"I am American to the backbone," she declared, with insufferable dignity. "I do not desire any foreign ancestors."
"Francesca!" I expostulated. "Do you mean to tell me that you can dine with a lineal descendant of Sir Fitzroy Donald Maclean, Baronet, of Duart and Morven, and not make any effort to trace your genealogy back further than your parents?"
"If you goad me to desperation," she answered, "I will wear an American flag in my hair, declare that my father is a Red Indian, or a pork-packer, and talk about the superiority of our checking system and hotels all the evening. I don't want to go, anyway. It is sure to be stiff and ceremonious, and the man who takes me in will ask me the population of Chicago and the amount of wheat we exported last year,—he always does."
"I can't see why he should," said I. "I am sure you don't look as if you knew."
"My looks have thus far proved no protection," she replied sadly. "Salemina is so flexible, and you are so dramatic, that you enter into all these experiences with zest. You already more than half believe in that Tam o' the Cowgate story. But there'll be nothing for me in Edinburgh society; it will be all clergymen"—
"Ministers," interjected Salemina.
—"all ministers and professors.

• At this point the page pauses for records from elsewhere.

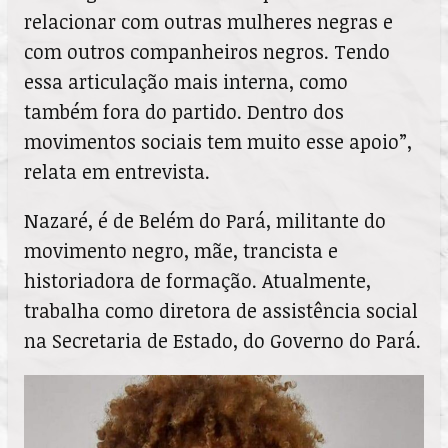
relacionar com outras mulheres negras e
com outros companheiros negros. Tendo
essa articulação mais interna, como
também fora do partido. Dentro dos
movimentos sociais tem muito esse apoio”,
relata em entrevista.
Nazaré, é de Belém do Pará, militante do
movimento negro, mãe, trancista e
historiadora de formação. Atualmente,
trabalha como diretora de assistência social
na Secretaria de Estado, do Governo do Pará.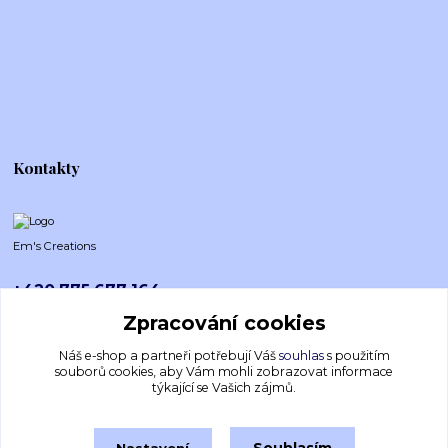
Kontakty
Em's Creations
+420 775 677 164
Po-Pá (8-16h)
Zpracování cookies
emscreations.cz@gmail.com
Náš e-shop a partneři potřebují Váš
souhlas
s použitím
souborů cookies, aby Vám mohli zobrazovat informace
týkající se Vašich zájmů.
Nastavení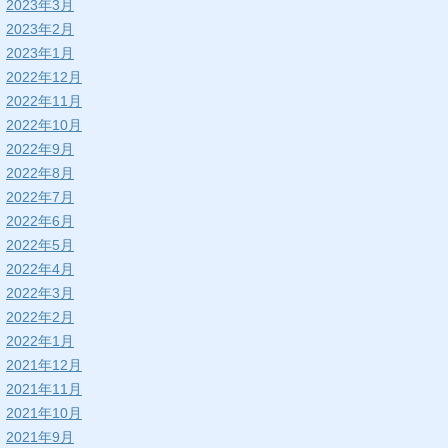
2023年3月
2023年2月
2023年1月
2022年12月
2022年11月
2022年10月
2022年9月
2022年8月
2022年7月
2022年6月
2022年5月
2022年4月
2022年3月
2022年2月
2022年1月
2021年12月
2021年11月
2021年10月
2021年9月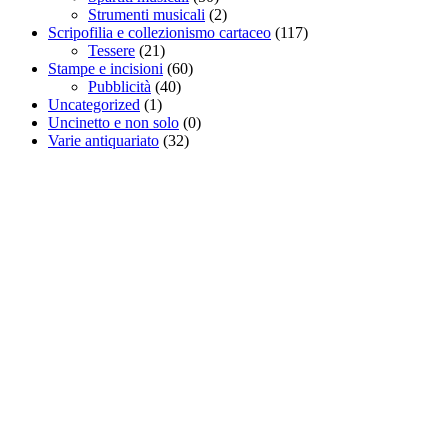
Strumenti musicali
(2)
Scripofilia e collezionismo cartaceo
(117)
Tessere
(21)
Stampe e incisioni
(60)
Pubblicità
(40)
Uncategorized
(1)
Uncinetto e non solo
(0)
Varie antiquariato
(32)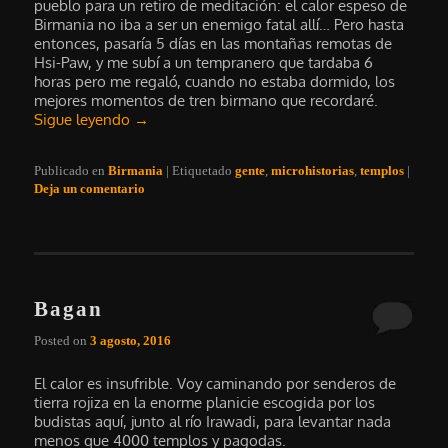
pueblo para un retiro de meditación: el calor espeso de
Birmania no iba a ser un enemigo fatal allí… Pero hasta
entonces, pasaría 5 días en las montañas remotas de
Hsi-Paw, y me subí a un tempranero que tardaba 6
horas pero me regaló, cuando no estaba dormido, los
mejores momentos de tren birmano que recordaré.
Sigue leyendo
→
Publicado en
Birmania
|
Etiquetado
gente
,
microhistorias
,
templos
|
Deja un comentario
Bagan
Posted on
3 agosto, 2016
El calor es insufrible. Voy caminando por senderos de
tierra rojiza en la enorme planicie escogida por los
budistas aquí, junto al río Irawadi, para levantar nada
menos que 4000 templos y pagodas.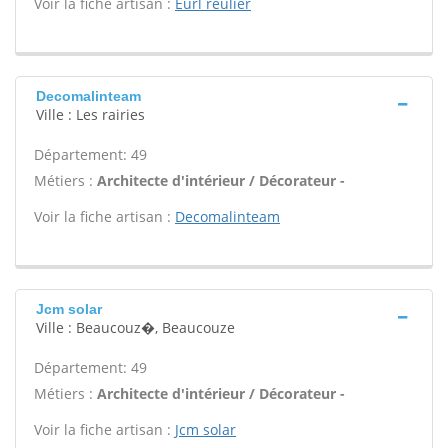
Voir la fiche artisan :
Eurl reulier
Decomalinteam
Ville : Les rairies
Département: 49
Métiers :
Architecte d'intérieur / Décorateur -
Voir la fiche artisan :
Decomalinteam
Jcm solar
Ville : Beaucouz�, Beaucouze
Département: 49
Métiers :
Architecte d'intérieur / Décorateur -
Voir la fiche artisan :
Jcm solar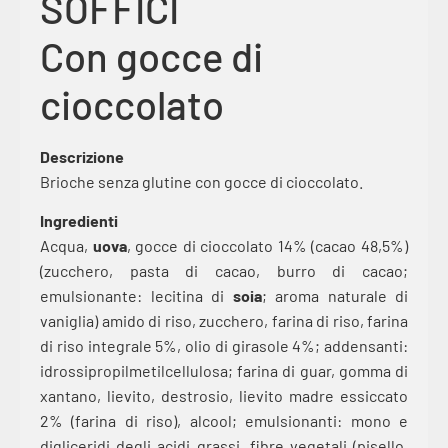
SOFFICI
Con gocce di
cioccolato
Descrizione
Brioche senza glutine con gocce di cioccolato.
Ingredienti
Acqua,
uova
, gocce di cioccolato 14% (cacao 48,5%)
(zucchero, pasta di cacao, burro di cacao;
emulsionante: lecitina di
soia
; aroma naturale di
vaniglia) amido di riso, zucchero, farina di riso, farina
di riso integrale 5%, olio di girasole 4%; addensanti:
idrossipropilmetilcellulosa; farina di guar, gomma di
xantano, lievito, destrosio, lievito madre essiccato
2% (farina di riso), alcool; emulsionanti: mono e
digliceridi degli acidi grassi, fibre vegetali (pisello,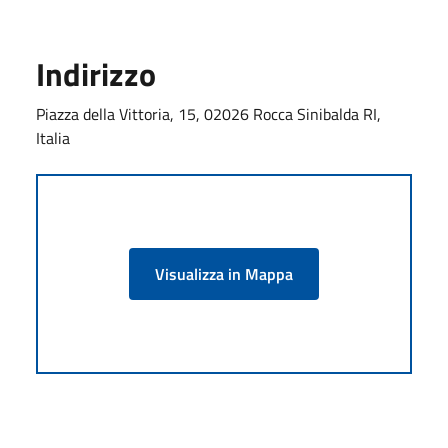
Indirizzo
Piazza della Vittoria, 15, 02026 Rocca Sinibalda RI,
Italia
Visualizza in Mappa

My Redfern gown will be unappreciated, and my Worth evening frocks worse than wasted!"
"There are a few thousand medical students," I said encouragingly, "and all the young advocates, and a sprinkling of military men,—they know Worth frocks."
"And," continued Salemina bitingly, "there will always be, even in an intellectual city like Edinburgh, a few men who continue to escape all the developing influences about them, and remain commonplace, conventional manikins, devoted to dancing and flirting. Never fear, they will find you!"
This sounds harsh, but nobody minds Salemina, least of all Francesca, who well knows she is the apple of that spinster's eye. But at this moment Susanna opens the door (timorously, as if there might be a panther behind it) and announces the cab (in the same tone in which she would announce the beast); we pick up our draperies, and are whirled off by the lamiter to dine with the Scottish nobility.